This week’s episode was simply much more better than the one last week. Aside from introducing new characters into the cast, the show has taken on a whole new level of sophistication and entertainment value. Let’s review the episode, shall we?The episode starts with Rio dressed in a skimpy costume in a commercial, encouraging potential gamblers to come to Howard City Resort to have their lucky day. Naturally impressed by Rio’s breast physics, the loli who shouldn’t really be allowed to stay and linger around in the casino with a dealer applauds her effort.
Needless to say, Rio is frustrated that the loli wasn’t given a skimpy costume too, and thus decides to complain to her boss, Howard.Howard, who was feeling unusually that day, decides to let her off the hook and hook her up with a task even more difficult : training the new Russian dealer without a Russian accent, Anya Helsing, future successor to the Helsing family of vampire hunters, to work in the casino.
Afterwards, Rio and the loli with a stupid name watch Anya shuffle cards for blackjack. Rio is impressed with her skills to shuffle cards in a fancy fashion and decides that that is enough for a dealer. Before they proceed to watch Anya’s skills in Russian Roulette (what you’d expect, she’s from Russia), Anya shouts in glee , as she spots something across Rio’s room.
Anya has spotted Rio’s prized possession: a legendary Dragon Ball. The Dragon Balls were scattered throughout the world, and lore states that whoever collects all the Dragon Balls will be granted any wish. Flashback: after defeating a mysterious man at
Yu-Gi-Oh some casino game, the man , humbled by the pure almighty power that is Rio’s animated breasts, hands over his Dragon Ball card to her. In response to Anya’s outburst, Rio humbly replies that her only wish was to use it to grow the loli a penis, so they could save money on toys (they break theirs every week, and had to sell the loli’s clothes to buy more : that’s why she wears the same thing every episode)
Meanwhile, miles away, another holder of one of the legendary Dragon Balls drives in his phallic car with his personal harem. Who is this legendary man? None other than Elvis Presley, of course – resurrected from the dead just to duel with Rio Bulma Rollins. Back at the casino, Anya,being a clumsy Russian vampire hunter , obliterates nearly everything, in the process helping that actress-whose-name-we-conveniently-forgot strike the jackpot, who then proceeds to rub her hair furiously for good luck, before she’s dragged off-screen , presumably to have sex.
Suddenly, a challenger appears! Elvis , the King, shows up and uses his AOE skills to help other gamblers win as well. He makes his way to Rio’s table and challenges her to a duel to get her Dragon Ball. Howard agrees to the duel, much to Rio’s annoyance.
As they stand on the beach, awaiting the duel to commence, Rio is caught offguard as Howard activates the Duel Arena, which rises through the sand and gives everyone a golden shower. However, this isn’t any average duel arena…
It’s a SHADOW DUEL! A GIANT ROULETTE CUM BOWLING ARENA! SPONSORED BY THE TRIFORCE! The loser of the shadow arena not only loses his/her Dragon Ball card, but also loses all of his/her lovers. Rio couldn’t take the idea of not having sex with Mint and thus resolved to win. The way to play the game is to bowl down the bowling alley, and the opponent places a bet on where the ball lands. Needless to say, this is just roulette….but on a giant scale.
Being the King, Presley lets Rio choose, but tries to bowl a few times before starting the bet.
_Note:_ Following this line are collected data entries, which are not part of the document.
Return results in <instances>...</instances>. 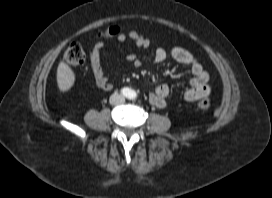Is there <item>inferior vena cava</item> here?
I'll list each match as a JSON object with an SVG mask.
<instances>
[{"label":"inferior vena cava","instance_id":"1","mask_svg":"<svg viewBox=\"0 0 272 198\" xmlns=\"http://www.w3.org/2000/svg\"><path fill=\"white\" fill-rule=\"evenodd\" d=\"M109 102L111 105H120L125 102V97L118 93H113L110 96Z\"/></svg>","mask_w":272,"mask_h":198}]
</instances>
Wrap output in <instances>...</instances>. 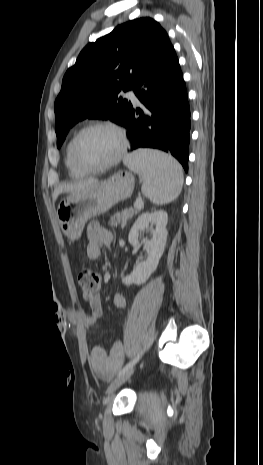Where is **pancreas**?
<instances>
[{
  "instance_id": "pancreas-1",
  "label": "pancreas",
  "mask_w": 263,
  "mask_h": 465,
  "mask_svg": "<svg viewBox=\"0 0 263 465\" xmlns=\"http://www.w3.org/2000/svg\"><path fill=\"white\" fill-rule=\"evenodd\" d=\"M139 212L138 209H126L123 212L116 213L114 216L111 217L109 221V225L111 227H125L127 222L134 216V214H137Z\"/></svg>"
}]
</instances>
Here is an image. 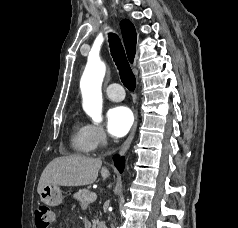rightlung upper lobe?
Segmentation results:
<instances>
[{"instance_id": "1", "label": "right lung upper lobe", "mask_w": 238, "mask_h": 228, "mask_svg": "<svg viewBox=\"0 0 238 228\" xmlns=\"http://www.w3.org/2000/svg\"><path fill=\"white\" fill-rule=\"evenodd\" d=\"M122 36L129 61L132 63L135 56L136 32L133 24L124 19L121 22Z\"/></svg>"}]
</instances>
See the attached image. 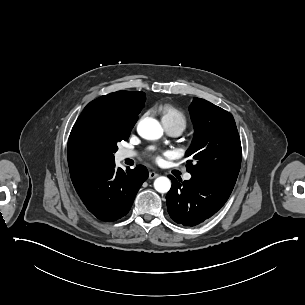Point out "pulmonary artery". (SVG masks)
<instances>
[{"instance_id": "obj_1", "label": "pulmonary artery", "mask_w": 305, "mask_h": 305, "mask_svg": "<svg viewBox=\"0 0 305 305\" xmlns=\"http://www.w3.org/2000/svg\"><path fill=\"white\" fill-rule=\"evenodd\" d=\"M164 128L166 130V132L171 135V136H179L182 134V132L184 131V125L181 123H163ZM136 155L135 152L130 151V150H124L121 153V159L125 160V159H130L133 158ZM192 175L190 173H187L184 175V180H191Z\"/></svg>"}]
</instances>
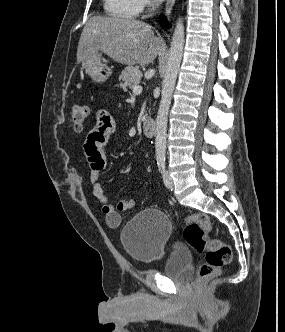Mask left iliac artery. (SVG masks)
Returning <instances> with one entry per match:
<instances>
[{
  "mask_svg": "<svg viewBox=\"0 0 285 332\" xmlns=\"http://www.w3.org/2000/svg\"><path fill=\"white\" fill-rule=\"evenodd\" d=\"M158 168L160 173H164L165 172V162L164 161H159L158 163Z\"/></svg>",
  "mask_w": 285,
  "mask_h": 332,
  "instance_id": "left-iliac-artery-1",
  "label": "left iliac artery"
}]
</instances>
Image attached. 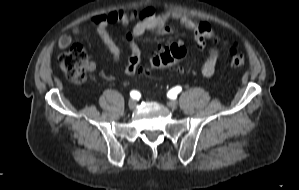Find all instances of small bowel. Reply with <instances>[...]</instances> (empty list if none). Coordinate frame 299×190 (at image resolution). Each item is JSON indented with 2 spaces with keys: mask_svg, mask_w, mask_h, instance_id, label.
<instances>
[{
  "mask_svg": "<svg viewBox=\"0 0 299 190\" xmlns=\"http://www.w3.org/2000/svg\"><path fill=\"white\" fill-rule=\"evenodd\" d=\"M170 20L193 33L199 50L203 49L205 42L215 35V31L209 23L199 21L177 9H167L161 13H156L155 9L152 7H144L132 11L118 9L111 10L103 14H96L90 19L96 28L99 38L108 48L115 61L120 60L121 51L110 35L108 27L117 23L128 24L130 22H134L132 30L126 34V40L131 50V55L125 67V73L128 75H134L137 73L140 61V50L135 43V38L150 30L155 31L158 34L172 32L173 26L168 24ZM73 33L79 34L80 30L75 29ZM71 44V36L65 35L60 38L58 47L60 49H65ZM219 56L220 52L217 48L214 47L210 49L208 57L201 68L203 76L210 77L214 74ZM87 68L88 70H94L95 63L89 61L87 63Z\"/></svg>",
  "mask_w": 299,
  "mask_h": 190,
  "instance_id": "small-bowel-1",
  "label": "small bowel"
}]
</instances>
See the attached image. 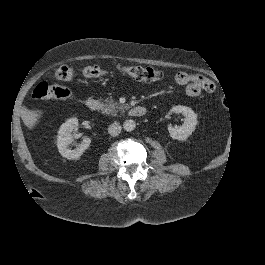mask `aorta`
<instances>
[{
    "instance_id": "aorta-1",
    "label": "aorta",
    "mask_w": 265,
    "mask_h": 265,
    "mask_svg": "<svg viewBox=\"0 0 265 265\" xmlns=\"http://www.w3.org/2000/svg\"><path fill=\"white\" fill-rule=\"evenodd\" d=\"M135 122L133 120H125L123 123V128L127 132H131L135 129Z\"/></svg>"
}]
</instances>
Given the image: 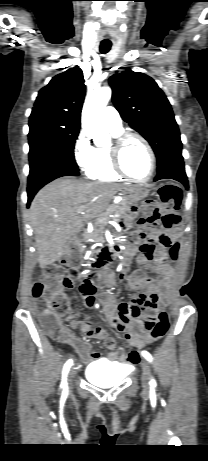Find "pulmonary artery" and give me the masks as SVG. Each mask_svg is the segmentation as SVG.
Listing matches in <instances>:
<instances>
[{"instance_id": "1", "label": "pulmonary artery", "mask_w": 208, "mask_h": 461, "mask_svg": "<svg viewBox=\"0 0 208 461\" xmlns=\"http://www.w3.org/2000/svg\"><path fill=\"white\" fill-rule=\"evenodd\" d=\"M103 122L110 130H120L122 128V120L118 111L108 106L103 112Z\"/></svg>"}]
</instances>
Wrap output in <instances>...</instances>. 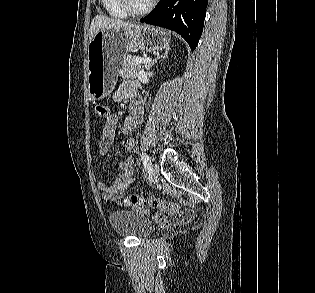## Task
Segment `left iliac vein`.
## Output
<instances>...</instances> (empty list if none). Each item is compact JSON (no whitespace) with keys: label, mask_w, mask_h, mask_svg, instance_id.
Masks as SVG:
<instances>
[{"label":"left iliac vein","mask_w":315,"mask_h":293,"mask_svg":"<svg viewBox=\"0 0 315 293\" xmlns=\"http://www.w3.org/2000/svg\"><path fill=\"white\" fill-rule=\"evenodd\" d=\"M151 179L154 184L159 181V167L156 164H151Z\"/></svg>","instance_id":"obj_1"}]
</instances>
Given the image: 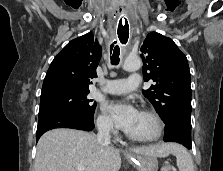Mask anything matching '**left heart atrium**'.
Here are the masks:
<instances>
[{"mask_svg": "<svg viewBox=\"0 0 223 171\" xmlns=\"http://www.w3.org/2000/svg\"><path fill=\"white\" fill-rule=\"evenodd\" d=\"M106 112L111 116L116 126L128 132L134 124L139 112L127 102H109L105 105Z\"/></svg>", "mask_w": 223, "mask_h": 171, "instance_id": "left-heart-atrium-1", "label": "left heart atrium"}]
</instances>
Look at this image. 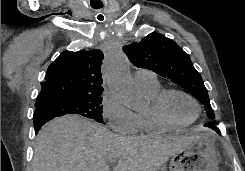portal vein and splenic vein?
Listing matches in <instances>:
<instances>
[{"mask_svg": "<svg viewBox=\"0 0 245 171\" xmlns=\"http://www.w3.org/2000/svg\"><path fill=\"white\" fill-rule=\"evenodd\" d=\"M108 162L113 165V164H115L116 161L115 160H109Z\"/></svg>", "mask_w": 245, "mask_h": 171, "instance_id": "18ae733b", "label": "portal vein and splenic vein"}]
</instances>
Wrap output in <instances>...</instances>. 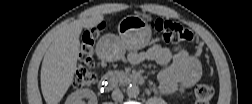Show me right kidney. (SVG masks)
I'll return each instance as SVG.
<instances>
[{
  "label": "right kidney",
  "instance_id": "ca27d5eb",
  "mask_svg": "<svg viewBox=\"0 0 252 104\" xmlns=\"http://www.w3.org/2000/svg\"><path fill=\"white\" fill-rule=\"evenodd\" d=\"M87 97L91 100L92 103L97 102V97L95 93L91 90L83 89L78 90L70 94L66 100L67 104H82L83 99Z\"/></svg>",
  "mask_w": 252,
  "mask_h": 104
}]
</instances>
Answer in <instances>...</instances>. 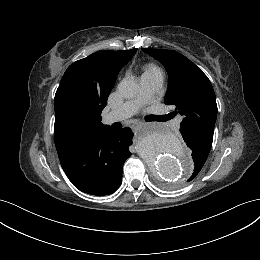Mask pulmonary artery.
<instances>
[{
    "mask_svg": "<svg viewBox=\"0 0 260 260\" xmlns=\"http://www.w3.org/2000/svg\"><path fill=\"white\" fill-rule=\"evenodd\" d=\"M163 79V74L160 71L143 76L141 78L142 90L139 95L135 99L127 101L120 107L110 111L106 116V122L113 123L131 117L160 90ZM181 121L182 118L179 117L175 122V126L179 127Z\"/></svg>",
    "mask_w": 260,
    "mask_h": 260,
    "instance_id": "pulmonary-artery-1",
    "label": "pulmonary artery"
}]
</instances>
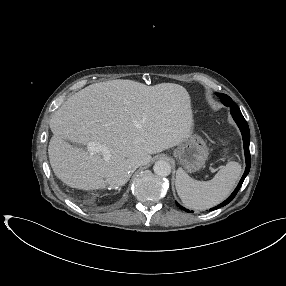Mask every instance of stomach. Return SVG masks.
<instances>
[{
	"label": "stomach",
	"mask_w": 286,
	"mask_h": 286,
	"mask_svg": "<svg viewBox=\"0 0 286 286\" xmlns=\"http://www.w3.org/2000/svg\"><path fill=\"white\" fill-rule=\"evenodd\" d=\"M174 157L188 172L200 170L208 157L205 141L196 134H191L174 150Z\"/></svg>",
	"instance_id": "1"
}]
</instances>
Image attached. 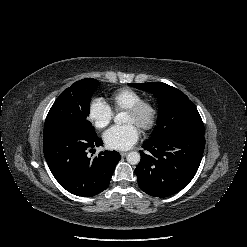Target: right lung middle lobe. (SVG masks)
<instances>
[{"mask_svg":"<svg viewBox=\"0 0 247 247\" xmlns=\"http://www.w3.org/2000/svg\"><path fill=\"white\" fill-rule=\"evenodd\" d=\"M98 86L99 82L96 79L86 78L64 90L51 107L44 128L70 125L79 127L87 133L96 134L87 117L91 97Z\"/></svg>","mask_w":247,"mask_h":247,"instance_id":"obj_1","label":"right lung middle lobe"}]
</instances>
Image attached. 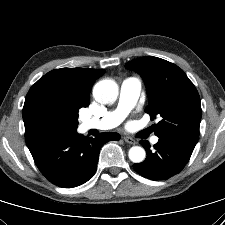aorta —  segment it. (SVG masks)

After ensuring that every possible scenario had been calculated, Rio and Elvis then proceed to fight in a meta-world volleyball battle. Like Evangelion, which got philosophical towards the end, this part got philosophical too, with numerous motifs hidden amongst its numbers.
For instance, this scene where Rio is held down by numbers, is a metaphor for the numerous shackles which bound us down in our number-crunching society : where everything revolves around profit and success rate. Rio was forced to duel because Howard believed that it would be exciting and thus draw customers, and so on.
Needless to say, Rio pulls out her secret weapon : a pink-coloured one – a metaphor for her only love, Mint. This giant number , which also represents her desire for the loli to grow a member, deflects the ball and strikes Elvis down to whence he came, allowing Rio to win the Shadow Duel. Unlike the previous episode, Rio, being no fan of necrophillia, opts not to let Zombie Elvis fondle her breasts. Zombie Elvis , as a result of losing the Shadow Duel, loses his personal harem, as well as his dignity,pride, Dragon Ball card, and his clothes. Rio thus gains her second Dragon Ball card.
“….is this shit?”
I’m convinced I can find a similar screencap every week so I can compile one gigantic post with all the antagonists bemoaning the steaming pile of chush’ sobach’ya after the show ends.
Oh dear, that would mean I have to finish this show, doesn’t it?
P.S. At the rate this show is going, I’ll learn how to say ‘shit’ in 12 or more different languages.